Retype the data below exactly; skip every image.

/---

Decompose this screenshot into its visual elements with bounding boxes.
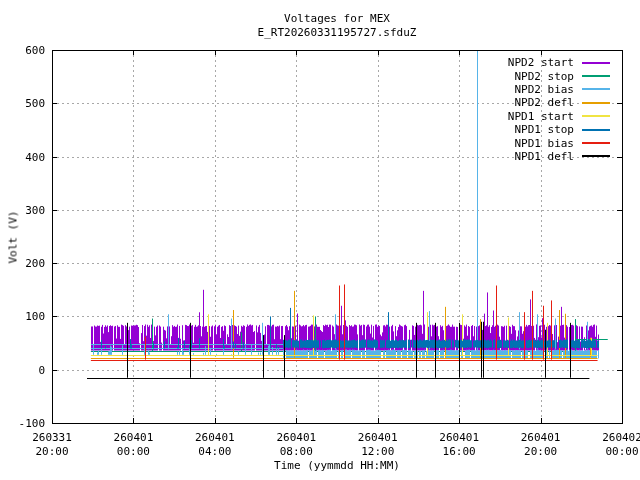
legend-line-icon [582,142,610,144]
legend-label: NPD1 bias [514,138,574,149]
legend-line-icon [582,129,610,131]
chart-subtitle: E_RT20260331195727.sfduZ [52,26,622,39]
legend-item-npd2-bias: NPD2 bias [508,83,610,96]
x-axis-label: Time (yymmdd HH:MM) [52,459,622,472]
gnuplot-voltage-chart: Voltages for MEX E_RT20260331195727.sfdu… [0,0,640,480]
legend-item-npd1-bias: NPD1 bias [508,136,610,149]
legend-label: NPD2 defl [514,97,574,108]
legend-line-icon [582,102,610,104]
legend-label: NPD1 defl [514,151,574,162]
legend-label: NPD2 start [508,57,574,68]
chart-title: Voltages for MEX [52,12,622,25]
legend-item-npd1-start: NPD1 start [508,110,610,123]
legend-label: NPD1 stop [514,124,574,135]
legend-item-npd1-defl: NPD1 defl [508,150,610,163]
legend: NPD2 start NPD2 stop NPD2 bias NPD2 defl… [508,56,610,163]
legend-line-icon [582,115,610,117]
y-axis-label: Volt (V) [7,211,20,264]
legend-label: NPD1 start [508,111,574,122]
legend-item-npd2-start: NPD2 start [508,56,610,69]
legend-line-icon [582,88,610,90]
legend-line-icon [582,62,610,64]
legend-item-npd1-stop: NPD1 stop [508,123,610,136]
legend-item-npd2-stop: NPD2 stop [508,69,610,82]
legend-line-icon [582,75,610,77]
legend-label: NPD2 bias [514,84,574,95]
legend-label: NPD2 stop [514,71,574,82]
legend-item-npd2-defl: NPD2 defl [508,96,610,109]
legend-line-icon [582,155,610,157]
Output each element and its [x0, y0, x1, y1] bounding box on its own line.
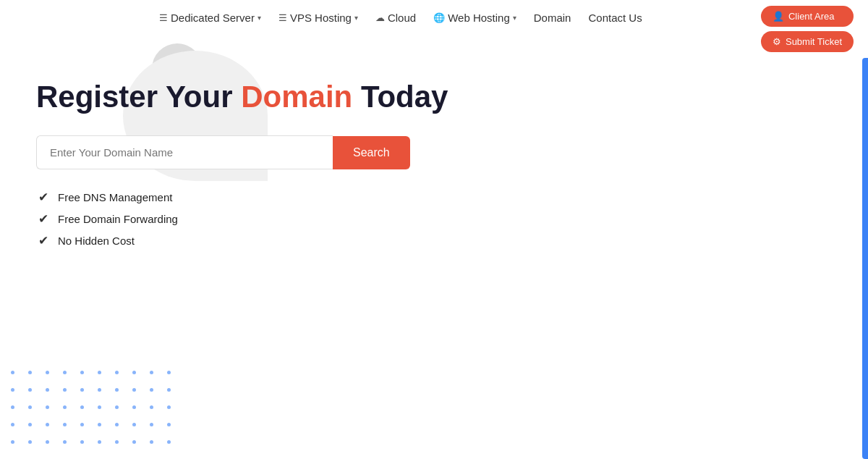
nav-item-contact-us[interactable]: Contact Us [588, 12, 642, 24]
vps-icon: ☰ [278, 12, 287, 23]
web-hosting-icon: 🌐 [433, 12, 445, 23]
nav-item-vps-hosting[interactable]: ☰ VPS Hosting ▾ [278, 12, 358, 24]
nav-label-web-hosting: Web Hosting [448, 12, 510, 24]
chevron-down-icon: ▾ [513, 14, 516, 22]
user-icon: 👤 [773, 11, 784, 22]
nav-action-buttons: 👤 Client Area ⚙ Submit Ticket [761, 6, 854, 52]
main-content: Register Your Domain Today Search ✔ Free… [0, 35, 868, 248]
domain-search-input[interactable] [36, 135, 333, 169]
feature-forwarding: ✔ Free Domain Forwarding [36, 211, 868, 226]
nav-item-domain[interactable]: Domain [534, 12, 571, 24]
nav-item-cloud[interactable]: ☁ Cloud [375, 12, 416, 24]
feature-cost-label: No Hidden Cost [58, 235, 135, 247]
hero-title: Register Your Domain Today [36, 79, 868, 115]
hero-title-end: Today [352, 80, 448, 114]
submit-ticket-button[interactable]: ⚙ Submit Ticket [761, 31, 854, 52]
nav-label-vps-hosting: VPS Hosting [290, 12, 352, 24]
dot-pattern-decoration [0, 363, 179, 459]
nav-item-dedicated-server[interactable]: ☰ Dedicated Server ▾ [159, 12, 261, 24]
feature-no-hidden-cost: ✔ No Hidden Cost [36, 233, 868, 248]
domain-search-bar: Search [36, 135, 868, 169]
feature-forwarding-label: Free Domain Forwarding [58, 213, 178, 225]
dedicated-server-icon: ☰ [159, 12, 168, 23]
nav-label-contact-us: Contact Us [588, 12, 642, 24]
check-icon: ✔ [36, 211, 51, 226]
search-button[interactable]: Search [333, 136, 410, 169]
ticket-icon: ⚙ [773, 36, 781, 47]
chevron-down-icon: ▾ [354, 14, 358, 22]
check-icon: ✔ [36, 233, 51, 248]
nav-label-cloud: Cloud [388, 12, 416, 24]
features-list: ✔ Free DNS Management ✔ Free Domain Forw… [36, 190, 868, 248]
nav-item-web-hosting[interactable]: 🌐 Web Hosting ▾ [433, 12, 516, 24]
chevron-down-icon: ▾ [258, 14, 261, 22]
hero-title-start: Register Your [36, 80, 241, 114]
client-area-button[interactable]: 👤 Client Area [761, 6, 854, 27]
check-icon: ✔ [36, 190, 51, 204]
feature-dns: ✔ Free DNS Management [36, 190, 868, 204]
nav-links: ☰ Dedicated Server ▾ ☰ VPS Hosting ▾ ☁ C… [159, 12, 642, 24]
feature-dns-label: Free DNS Management [58, 191, 172, 203]
cloud-icon: ☁ [375, 12, 385, 23]
nav-label-domain: Domain [534, 12, 571, 24]
navbar: ☰ Dedicated Server ▾ ☰ VPS Hosting ▾ ☁ C… [0, 0, 868, 35]
hero-title-highlight: Domain [241, 80, 352, 114]
nav-label-dedicated-server: Dedicated Server [171, 12, 255, 24]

\---

> Reply to the task:
Decompose this screenshot into its visual elements with bounding boxes.
legend-line-icon [582,142,610,144]
legend-label: NPD1 bias [514,138,574,149]
legend-line-icon [582,129,610,131]
chart-subtitle: E_RT20260331195727.sfduZ [52,26,622,39]
legend-item-npd2-bias: NPD2 bias [508,83,610,96]
x-axis-label: Time (yymmdd HH:MM) [52,459,622,472]
gnuplot-voltage-chart: Voltages for MEX E_RT20260331195727.sfdu… [0,0,640,480]
legend-item-npd1-bias: NPD1 bias [508,136,610,149]
legend-label: NPD2 defl [514,97,574,108]
legend-line-icon [582,102,610,104]
legend-label: NPD1 defl [514,151,574,162]
legend-label: NPD2 start [508,57,574,68]
chart-title: Voltages for MEX [52,12,622,25]
legend-item-npd1-start: NPD1 start [508,110,610,123]
legend-label: NPD1 stop [514,124,574,135]
legend-item-npd1-defl: NPD1 defl [508,150,610,163]
legend: NPD2 start NPD2 stop NPD2 bias NPD2 defl… [508,56,610,163]
legend-line-icon [582,115,610,117]
y-axis-label: Volt (V) [7,211,20,264]
legend-label: NPD1 start [508,111,574,122]
legend-item-npd2-start: NPD2 start [508,56,610,69]
legend-line-icon [582,88,610,90]
legend-line-icon [582,62,610,64]
legend-item-npd1-stop: NPD1 stop [508,123,610,136]
legend-item-npd2-stop: NPD2 stop [508,69,610,82]
legend-line-icon [582,75,610,77]
legend-label: NPD2 bias [514,84,574,95]
legend-label: NPD2 stop [514,71,574,82]
legend-item-npd2-defl: NPD2 defl [508,96,610,109]
legend-line-icon [582,155,610,157]
Output each element and its [x0, y0, x1, y1] bounding box on its own line.
nav-item-contact-us[interactable]: Contact Us [588, 12, 642, 24]
vps-icon: ☰ [278, 12, 287, 23]
web-hosting-icon: 🌐 [433, 12, 445, 23]
nav-item-vps-hosting[interactable]: ☰ VPS Hosting ▾ [278, 12, 358, 24]
nav-label-web-hosting: Web Hosting [448, 12, 510, 24]
chevron-down-icon: ▾ [513, 14, 516, 22]
user-icon: 👤 [773, 11, 784, 22]
nav-action-buttons: 👤 Client Area ⚙ Submit Ticket [761, 6, 854, 52]
main-content: Register Your Domain Today Search ✔ Free… [0, 35, 868, 248]
domain-search-input[interactable] [36, 135, 333, 169]
feature-forwarding: ✔ Free Domain Forwarding [36, 211, 868, 226]
nav-item-domain[interactable]: Domain [534, 12, 571, 24]
nav-item-cloud[interactable]: ☁ Cloud [375, 12, 416, 24]
feature-cost-label: No Hidden Cost [58, 235, 135, 247]
hero-title: Register Your Domain Today [36, 79, 868, 115]
hero-title-end: Today [352, 80, 448, 114]
submit-ticket-button[interactable]: ⚙ Submit Ticket [761, 31, 854, 52]
nav-label-vps-hosting: VPS Hosting [290, 12, 352, 24]
dot-pattern-decoration [0, 363, 179, 459]
nav-item-dedicated-server[interactable]: ☰ Dedicated Server ▾ [159, 12, 261, 24]
feature-no-hidden-cost: ✔ No Hidden Cost [36, 233, 868, 248]
domain-search-bar: Search [36, 135, 868, 169]
feature-forwarding-label: Free Domain Forwarding [58, 213, 178, 225]
dedicated-server-icon: ☰ [159, 12, 168, 23]
nav-label-contact-us: Contact Us [588, 12, 642, 24]
check-icon: ✔ [36, 211, 51, 226]
search-button[interactable]: Search [333, 136, 410, 169]
ticket-icon: ⚙ [773, 36, 781, 47]
chevron-down-icon: ▾ [354, 14, 358, 22]
check-icon: ✔ [36, 233, 51, 248]
nav-label-cloud: Cloud [388, 12, 416, 24]
features-list: ✔ Free DNS Management ✔ Free Domain Forw… [36, 190, 868, 248]
nav-item-web-hosting[interactable]: 🌐 Web Hosting ▾ [433, 12, 516, 24]
chevron-down-icon: ▾ [258, 14, 261, 22]
hero-title-start: Register Your [36, 80, 241, 114]
client-area-button[interactable]: 👤 Client Area [761, 6, 854, 27]
check-icon: ✔ [36, 190, 51, 204]
feature-dns: ✔ Free DNS Management [36, 190, 868, 204]
nav-links: ☰ Dedicated Server ▾ ☰ VPS Hosting ▾ ☁ C… [159, 12, 642, 24]
feature-dns-label: Free DNS Management [58, 191, 172, 203]
cloud-icon: ☁ [375, 12, 385, 23]
nav-label-domain: Domain [534, 12, 571, 24]
navbar: ☰ Dedicated Server ▾ ☰ VPS Hosting ▾ ☁ C… [0, 0, 868, 35]
hero-title-highlight: Domain [241, 80, 352, 114]
nav-label-dedicated-server: Dedicated Server [171, 12, 255, 24]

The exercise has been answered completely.